Comme j’ai la réputation de boire de la bière (je ne sais
pas pourquoi), quand un type me donne un rendez-vous pour boire un coup, il
choisit généralement un bar à bière ou un pub alors que j’ai horreur de ces
lieux et des bières un peu spéciales. Mon truc à moi, c’est le bistro, qu’il
soit tout petit comme l’Aéro ou gigantesque, genre grande brasserie.
Je ne vais pas en faire une théorie sauf si vous insistez. Vous
insistez. Bien.
Tout d’abord, le produit : la bière pression. La
température idéale de la bière est aux alentours de 6 à 8 degrés. Elles sont
souvent servies plus fraiches car elles se réchauffent naturellement dans votre
verre. Or cette fraicheur casse le goût, exactement comme pour le pinard.
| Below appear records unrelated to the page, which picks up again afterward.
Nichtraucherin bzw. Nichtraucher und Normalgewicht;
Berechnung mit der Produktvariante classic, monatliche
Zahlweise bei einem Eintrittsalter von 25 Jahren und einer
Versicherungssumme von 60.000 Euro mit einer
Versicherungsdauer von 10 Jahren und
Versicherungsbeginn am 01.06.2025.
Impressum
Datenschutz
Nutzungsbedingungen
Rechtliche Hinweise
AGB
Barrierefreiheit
Imaginions que vous achetiez du vin et que vous ne l’appréciez pas
spécialement. Vous le mettez au frigo et vous le buvez quand il a atteint 12° avec
un repas ordinaire, une salade, une grillade,… Il passera très bien.
Prenons deux bistros au hasard mais pas trop : la
Comète et l’Aéro. Les deux sont séparés d’une cinquantaine de mètres et servent
les même bières, à savoir de la Kronenbourg ordinaire, de la 1664 et de la
Grimbergen (ou de la Leffe, j’ai un trou de mémoire). Prenez en suite un
consommateur de 1664, qui est par ailleurs une excellente bière. Vous le faites
boire une 1664 à la Comète puis à l’Aéro. Il va trouver une différence entre
les deux. Il ira même jusqu’à dire qu’elle est mauvaise à l’Aéro. Ce n’est pas
du snobisme : il y a bien une différence, tout d’abord de température mais
aussi de goût. Le tirage est moins important à l’Aéro donc le fut de bière dure
plus longtemps et a tendance à s’éventer. Vous vous mettez de mèche avec le
patron de l’Aéro et vous recommencez le lendemain. Une 1664 à la Comète, puis,
vous allez à l’Aéro qui servira une Kronenbourg ordinaire dans un verre à 1664.
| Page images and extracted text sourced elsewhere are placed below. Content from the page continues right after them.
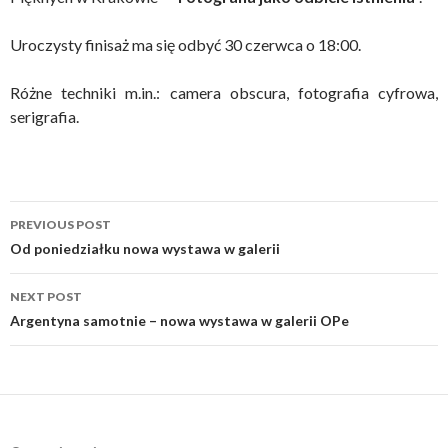
Uroczysty finisaż ma się odbyć 30 czerwca o 18:00.
Różne techniki m.in.: camera obscura, fotografia cyfrowa,
serigrafia.
Post
PREVIOUS POST
navigation
Od poniedziałku nowa wystawa w galerii
NEXT POST
Argentyna samotnie – nowa wystawa w galerii OPe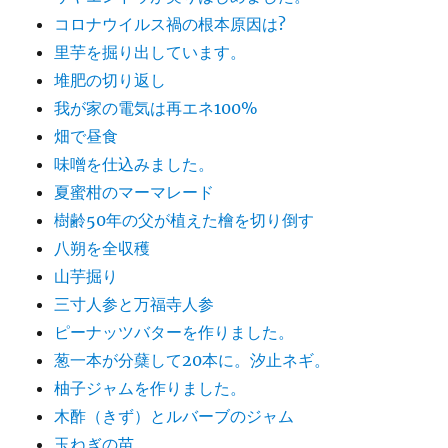
コロナウイルス禍の根本原因は?
里芋を掘り出しています。
堆肥の切り返し
我が家の電気は再エネ100%
畑で昼食
味噌を仕込みました。
夏蜜柑のマーマレード
樹齢50年の父が植えた檜を切り倒す
八朔を全収穫
山芋掘り
三寸人参と万福寺人参
ピーナッツバターを作りました。
葱一本が分蘖して20本に。汐止ネギ。
柚子ジャムを作りました。
木酢（きず）とルバーブのジャム
玉ねぎの苗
Votre client amateur de 1664 la trouvera bonne. Vous faites dire au patron :
« Oui, plusieurs clients m’ont fait des remarques, j’ai changé le fût. »
De fait, il y a une différence entre les bières mais votre client la mettra sur
le compte de la température et finira par dire : « là, elle est
bonne, c’est quand même autre chose ! ».
Vous pouvez tester également avec la Grimbergen (ou la
Leffe) mais le goût est plus prononcé alors faites le boire trois Grim à la
Comète avant de changer de bistro. Il aura oublié le goût initial et acceptera
d’expliquer la différence par la qualité du fût.
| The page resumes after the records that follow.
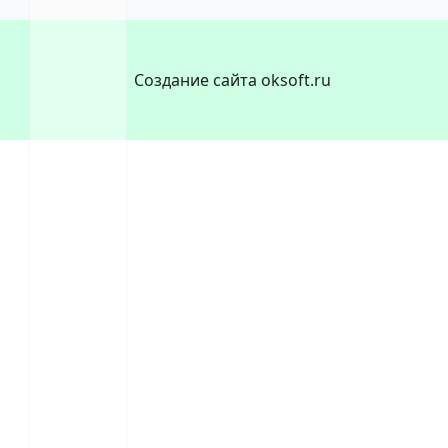
Создание сайта oksoft.ru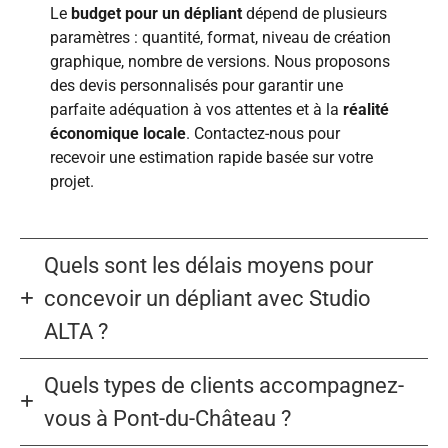
Le
budget pour un dépliant
dépend de plusieurs
paramètres : quantité, format, niveau de création
graphique, nombre de versions. Nous proposons
des devis personnalisés pour garantir une
parfaite adéquation à vos attentes et à la
réalité
économique locale
. Contactez-nous pour
recevoir une estimation rapide basée sur votre
projet.
Quels sont les délais moyens pour
concevoir un dépliant avec Studio
ALTA ?
Quels types de clients accompagnez-
vous à Pont-du-Château ?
Je résume : on aime bien la bière fraîche quand elle
est à la pression (et même en bouteille) et le froid casse le goût et j’ai mis
en évidence deux phénomène. Le premier est que la bière en fût ne se conserve
pas très longtemps. Ainsi, un petit bistro ne pourra pas servir assez de bières
spéciales en peu de temps pour conserver des bonnes bières. Néanmoins, les
usages font que la plupart des bistros proposent au minimum trois pressions :
une bière ordinaire, une spéciale et une bière d’abbaye. C’est parce que les
clients sont demandeurs mais c’est souvent du pur snobisme. Le deuxième est que
le palais est cassé au bout de deux ou trois bières, on ne sait plus relever
les différences si on n’est pas réellement connaisseur en bière.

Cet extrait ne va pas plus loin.